From a molecular perspective, recent studies have shown that PCDLBCL-LT frequently harbors mutations in the MYD88 and CD79B genes, which are involved in the activation of the NF-κB signaling pathway and may contribute to the aggressive biological behavior of the disease. MYD88 mutations have been reported in approximately 60-75% of cases, while CD79B mutations occur in nearly half of patients [13].
Genetic analysis of these mutations has been proposed as a useful tool for understanding disease pathogenesis and identifying potential therapeutic targets; however, molecular testing is not routinely performed in all reported cases due to technical and resource limitations. Genetic analysis was not performed, which represents a limitation of the study.

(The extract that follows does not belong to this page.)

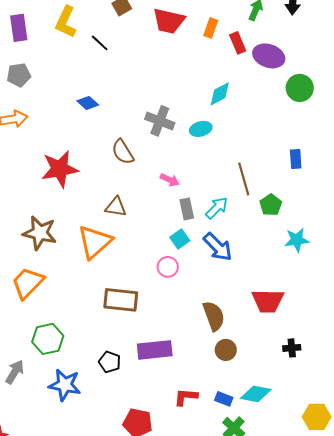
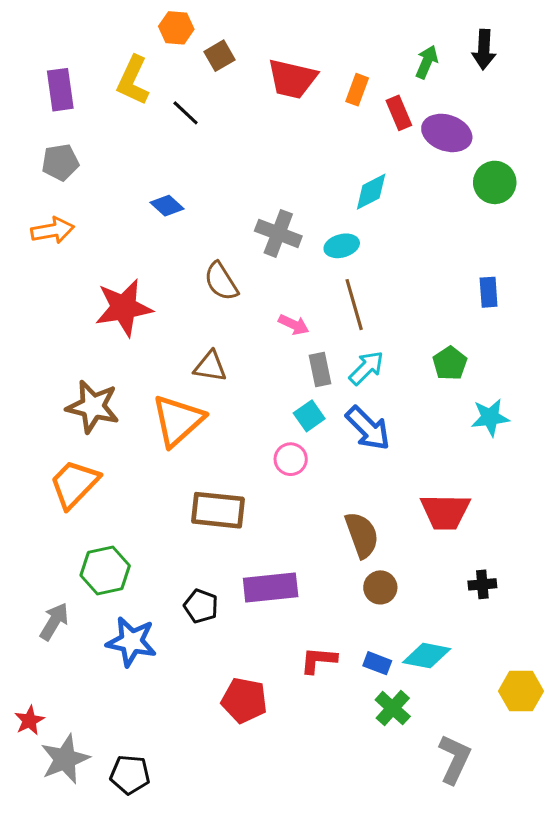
brown line: (244, 179) -> (354, 305), moved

In cases diagnosed at an early stage, complete excision of the lesion may reduce the risk of local recurrence and delay the need for systemic treatment. As observed in this patient, rapid histopathological evaluation and individualized treatment planning are essential.
This case demonstrates that PCDLBCL-LT can occur even at a very advanced age and that early diagnosis combined with minimally invasive approaches can positively influence prognosis. Treatment decisions should not only consider the patient’s physiological capacity and comorbidities but also emphasize the importance of timely diagnosis and intervention in achieving recurrence-free survival.